Aisya Tusin is head of nexus in Indonesia. Her job is to run the relationship with Bukalapak and find new partners to work with.

“Bukalapak is our first partner,” she said, noting the platform serves 150 million consumers and 20 million businesses. 

Nexus sits alongside Standard Chartered’s brick-and-mortar retail bank in Indonesia. That bank has branches in the country’s six largest cities. It caters to affluent people; the economics of the branch business mean it could never serve the people using Bukalapak.

Nexus, utilizing the same license, is able to extend banking services to a vast population of lower income users and mom-and-pop businesses. These customers purchase micro-level products. But the unit economics of the digital nexus mean cost of acquisition is one percent that of the branch business, Tusin says. 

Nexus’s first products for Bukalapak users are savings and buy-now pay-later lending. It is using data analytics to build a credit-scoring model and work out the best way to manage risks and the costs of underwriting and collection.

Growing margins

Because nexus is embedded in Bukalapak, its cost to serve is lower than even a fully digital banking rival. It has no marketing costs, for example. But because it can access the data of a vast platform’s userbase, it can develop lending or payment models that are more profitable.

Tusin predicts that the nexus business will become bigger than the branch-based retail business within three to five years. “The traditional consumer bank is limited to six cities, but nexus is nationwide,” she said.

She says nexus has been live for four months now, and in that time has tripled the bank’s total number of customers, to about 150,000 consumers and businesses. “We already touch 20 percent of Bukalapak’s customer base,” she says, either through BNPL, payments, or savings.

Next up is to build a payment QR that Bukalapak’s merchants can use offline, which would expand nexus into more of an open-loop payments provider rather than limiting it to just people on the partner platform. Nexus doesn’t operate a payments gateway, but it helps orchestrate payments and connect users to the local market’s payments rails. More lending features are also on the whiteboard.

Spinning off audax

The second part to Standard Chartered’s approach was to commercialize the tech stack it built to support the nexus business. It spun this vendor out in August as audax.

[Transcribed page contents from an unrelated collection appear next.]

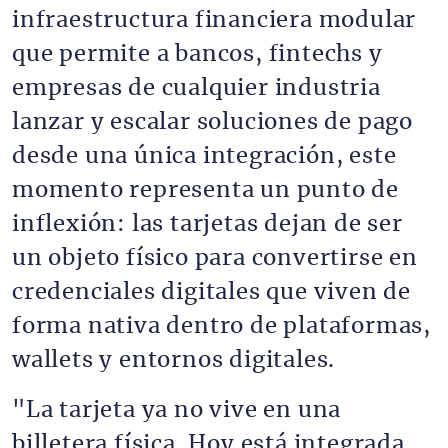
infraestructura financiera modular
que permite a bancos, fintechs y
empresas de cualquier industria
lanzar y escalar soluciones de pago
desde una única integración, este
momento representa un punto de
inflexión: las tarjetas dejan de ser
un objeto físico para convertirse en
credenciales digitales que viven de
forma nativa dentro de plataformas,
wallets y entornos digitales.
"La tarjeta ya no vive en una
billetera física. Hoy está integrada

Kelvin Tan, Singapore-based CEO of audax, says the vendor is majority owned by the bank (it came out of SC Ventures, the bank’s internal venture and entrepreneur division). Despite this affiliation, audax’s target customers are other banks.

Tan says two trends support the audax business. First, demand. “Banks everywhere are looking at scaled digital banking models.”

Second, they lack the tools: “Banks have delayed their tech modernization,” Tan said. “They need a fast and easy deployment if they want to do embedded banking.”

When audax launched he assumed the clientele would be second- and third-tier banks, but Tan says he’s also in talks with “tier-1 banks” because the vendor has been able to deliver a digital banking service in Indonesia and is about to go live in Malaysia. “We’ve managed to deliver an entire banking stack in two markets,” he said.

Audax is now seeking outside capital from strategic investors – financial institutions or big fintechs – that can provide it with the tech it lacks, or with entrée to new markets or customer segments. It’s not looking for standalone venture capital.

Tan declined to discuss possible funding amounts or valuations. He described the raise as Series A or early Series B, and hopes to close it within the first half of 2024.